Feature #22923

Export Wiki to ODT

Added by Gregor Schmidt over 1 year ago. Updated about 1 year ago.

Status:NewStart date:
Priority:NormalDue date:
Assignee:-% Done:

90%

Category:Wiki
Target version:-
Resolution:

Description

Attached you may find a patch, which adds Wiki to ODT export capabilities to Redmine.

The export works similar to the PDF export in that it mainly passes the generated HTML export to another library. In case of ODT, this is the html2odt gem, which in turn is based on xhtml2odt, which uses XSLT to transform HTML to OpenDocument compatible XML.

The Redmine integration mainly consists of code to handle image paths and a bit of clean up before passing the HTML to the library.

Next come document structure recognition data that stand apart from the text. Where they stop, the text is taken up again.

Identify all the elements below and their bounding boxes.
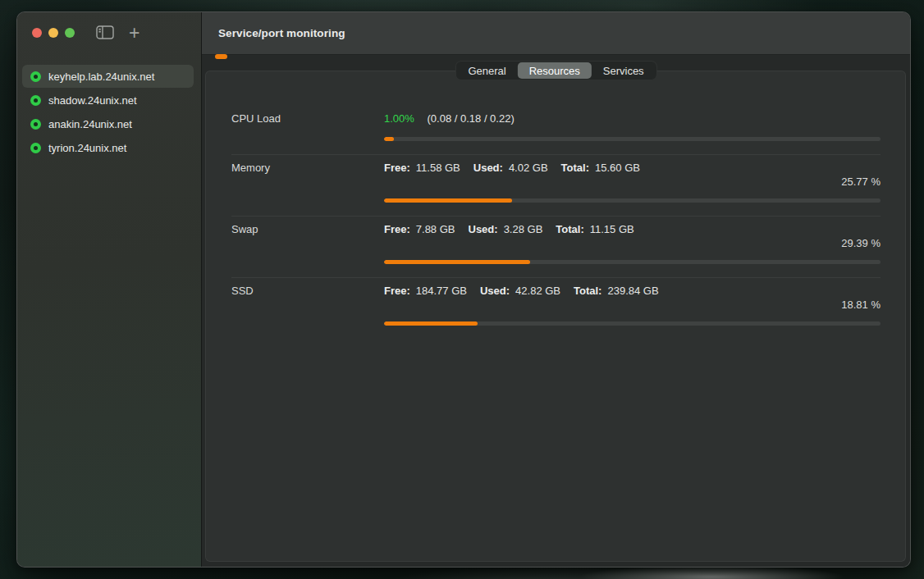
- traffic-lights: [32, 28, 75, 38]
- ssd-stats: Free:184.77 GBUsed:42.82 GBTotal:239.84 …: [384, 285, 881, 297]
- total-label: Total:: [556, 223, 583, 235]
- sidebar: + keyhelp.lab.24unix.net shadow.24unix.n…: [17, 12, 202, 567]
- total-value: 11.15 GB: [590, 223, 634, 235]
- progress-bar-fill: [384, 198, 512, 203]
- progress-bar: [384, 321, 881, 326]
- add-server-icon[interactable]: +: [129, 25, 140, 41]
- resource-row-swap: Swap Free:7.88 GBUsed:3.28 GBTotal:11.15…: [231, 217, 881, 278]
- resource-row-cpu: CPU Load 1.00% (0.08 / 0.18 / 0.22): [231, 71, 881, 155]
- progress-bar-fill: [384, 321, 478, 326]
- free-value: 184.77 GB: [416, 285, 467, 297]
- free-value: 7.88 GB: [416, 223, 455, 235]
- server-status-icon: [30, 95, 41, 106]
- used-value: 42.82 GB: [515, 285, 560, 297]
- resource-rows: CPU Load 1.00% (0.08 / 0.18 / 0.22): [231, 71, 881, 339]
- used-label: Used:: [469, 223, 498, 235]
- close-button[interactable]: [32, 28, 42, 38]
- cpu-stats: 1.00% (0.08 / 0.18 / 0.22): [384, 112, 881, 125]
- sidebar-item-server[interactable]: shadow.24unix.net: [22, 89, 194, 112]
- free-label: Free:: [384, 223, 410, 235]
- progress-bar-fill: [384, 137, 394, 141]
- total-label: Total:: [574, 285, 602, 297]
- resource-row-ssd: SSD Free:184.77 GBUsed:42.82 GBTotal:239…: [231, 278, 881, 339]
- server-list: keyhelp.lab.24unix.net shadow.24unix.net…: [17, 52, 201, 159]
- total-label: Total:: [561, 162, 589, 174]
- progress-bar: [384, 198, 881, 203]
- free-label: Free:: [384, 285, 410, 297]
- progress-bar: [384, 260, 881, 264]
- toggle-sidebar-icon[interactable]: [96, 25, 114, 39]
- used-label: Used:: [480, 285, 510, 297]
- cpu-percent-value: 1.00%: [384, 112, 414, 125]
- server-label: anakin.24unix.net: [48, 118, 132, 130]
- server-label: keyhelp.lab.24unix.net: [48, 71, 154, 83]
- server-label: tyrion.24unix.net: [48, 142, 126, 154]
- window-titlebar: Service/port monitoring: [202, 12, 910, 55]
- swap-stats: Free:7.88 GBUsed:3.28 GBTotal:11.15 GB: [384, 223, 881, 235]
- server-status-icon: [30, 71, 41, 82]
- progress-bar: [384, 137, 881, 141]
- app-window: + keyhelp.lab.24unix.net shadow.24unix.n…: [16, 11, 911, 568]
- free-value: 11.58 GB: [416, 162, 460, 174]
- resource-name: Memory: [231, 162, 384, 203]
- sidebar-titlebar: +: [17, 12, 201, 52]
- resource-name: CPU Load: [231, 112, 384, 141]
- total-value: 239.84 GB: [607, 285, 658, 297]
- usage-percent: 25.77 %: [384, 176, 881, 188]
- sidebar-item-server[interactable]: keyhelp.lab.24unix.net: [22, 65, 194, 88]
- free-label: Free:: [384, 162, 410, 174]
- scrolled-progress-peek: [215, 54, 227, 59]
- progress-bar-fill: [384, 260, 530, 264]
- page-title: Service/port monitoring: [218, 27, 345, 39]
- tab-services[interactable]: Services: [592, 62, 656, 79]
- zoom-button[interactable]: [65, 28, 75, 38]
- resource-name: SSD: [231, 285, 384, 326]
- used-value: 3.28 GB: [504, 223, 543, 235]
- used-value: 4.02 GB: [509, 162, 548, 174]
- cpu-load-averages: (0.08 / 0.18 / 0.22): [428, 112, 515, 125]
- memory-stats: Free:11.58 GBUsed:4.02 GBTotal:15.60 GB: [384, 162, 881, 174]
- content-area: General Resources Services CPU Load 1.00…: [202, 55, 910, 567]
- sidebar-item-server[interactable]: tyrion.24unix.net: [22, 136, 194, 159]
- resource-row-memory: Memory Free:11.58 GBUsed:4.02 GBTotal:15…: [231, 155, 881, 217]
- resource-name: Swap: [231, 223, 384, 264]
- usage-percent: 29.39 %: [384, 237, 881, 249]
- usage-percent: 18.81 %: [384, 299, 881, 311]
- tab-resources[interactable]: Resources: [518, 62, 592, 79]
- tab-general[interactable]: General: [456, 62, 517, 79]
- used-label: Used:: [473, 162, 503, 174]
- minimize-button[interactable]: [48, 28, 58, 38]
- resources-panel: CPU Load 1.00% (0.08 / 0.18 / 0.22): [205, 71, 906, 562]
- tab-bar: General Resources Services: [455, 61, 656, 80]
- server-status-icon: [30, 119, 41, 130]
- main-area: Service/port monitoring General Resource…: [202, 12, 910, 567]
- total-value: 15.60 GB: [595, 162, 640, 174]
- server-label: shadow.24unix.net: [48, 94, 137, 107]
- sidebar-item-server[interactable]: anakin.24unix.net: [22, 112, 194, 135]
- server-status-icon: [30, 143, 41, 153]
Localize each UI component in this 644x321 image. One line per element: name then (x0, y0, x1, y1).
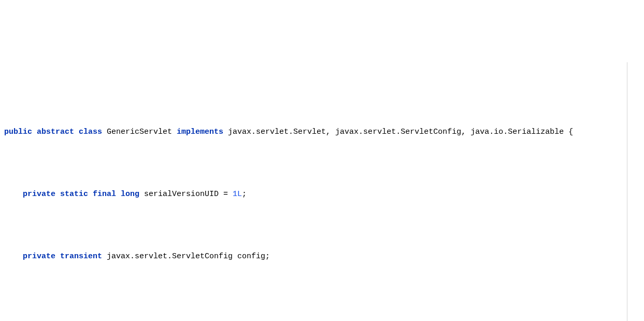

This change was implemented for a Planio customer, who wanted to use the Wiki to create simple templates, that users should then fill out using MS Word (and friends). We chose to export ODT (instead of DOCX e.g.) since the OpenDocument format is an open standard, the tool support was better and since it is supported by a wide range of word processing applications (MS Word 2010 and later, LibreOffice, OpenOffice, AbiWord, Pages).

Please note, that this feature benefits from the change proposed in #22898. Otherwise aligned images within a paragraph cause errors in the export, i.e. the following paragraph is missing from the ODT.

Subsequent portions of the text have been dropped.